Task brief:
Each line in the data must be reproduced as written, except for any picture.

Data extract:
⟨

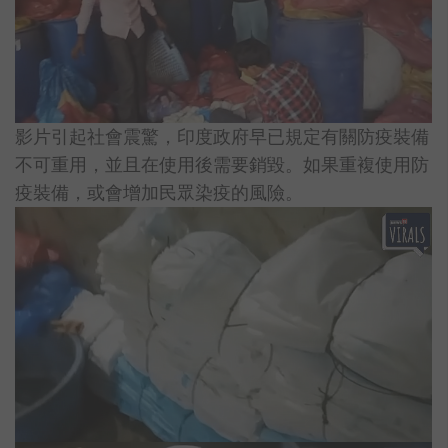
影片引起社會震驚，印度政府早已規定有關防疫裝備
不可重用，並且在使用後需要銷毀。如果重複使用防
疫裝備，或會增加民眾染疫的風險。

⟩

The completed task:
影片引起社會震驚，印度政府早已規定有關防疫裝備
不可重用，並且在使用後需要銷毀。如果重複使用防
疫裝備，或會增加民眾染疫的風險。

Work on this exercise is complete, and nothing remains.